Experte warnt: «Druckwelle von Wasserstoff-Explosion wäre noch am Tunnelportal tödlich»
Würde beim Crash im Tunnel der Wasserstofftank reissen, könnte sich der ausströmende Wasserstoff derart mit der Luft vermischen, dass ein explosives vorgemischtes Gas entstehe. Käme es zur Zündung, «könnte es zu einer Explosion mit einer Druckwelle kommen, die bei einem Tunnel – gleich welcher Länge – selbst noch an den Portalen tödlich wirken könnte», warnt Schelb. In seinen Berechnungen geht er von einer Druckwelle von fünf Bar an den Portalen aus, wobei schon zwei Bar als tödlich gelten.
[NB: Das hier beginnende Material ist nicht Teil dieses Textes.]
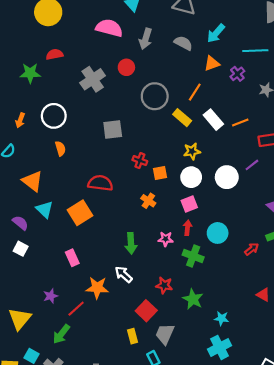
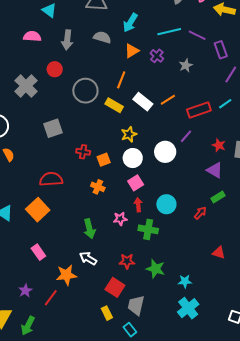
pink semicircle: (109, 28) -> (32, 36), size x0.7
green arrow: (61, 334) -> (28, 326), moved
Das habe mit der Tunnelarchitektur zu tun, erklärt Schelb. In einer Röhre könne sich eine Druckwelle ohne Hindernisse fast ungebremst ausbreiten. Hinzu komme, dass die Flammengeschwindigkeit von Wasserstoff um ein Vielfaches höher sei als bei anderen Kraftstoffen wie Benzin.
Das Heimtückische an dem Szenario ist, dass die Flamme nicht oder kaum sichtbar ist, wenn Wasserstoff brennt, da dieser nicht russt. Das erhöht die Gefahr für Einsatzkräfte im Ereignisfall. Ob die Wasserstoffflamme im Display einer Wärmebildkamera erkennbar wäre, müsse noch geklärt werden, so Schelb weiter. Angesichts der steigenden Zahl wasserstoffbetriebener Fahrzeuge werde ein solches Szenario immer wahrscheinlicher. «Die Frage ist nicht, ob es passiert, sondern wann es passiert», so Schelb.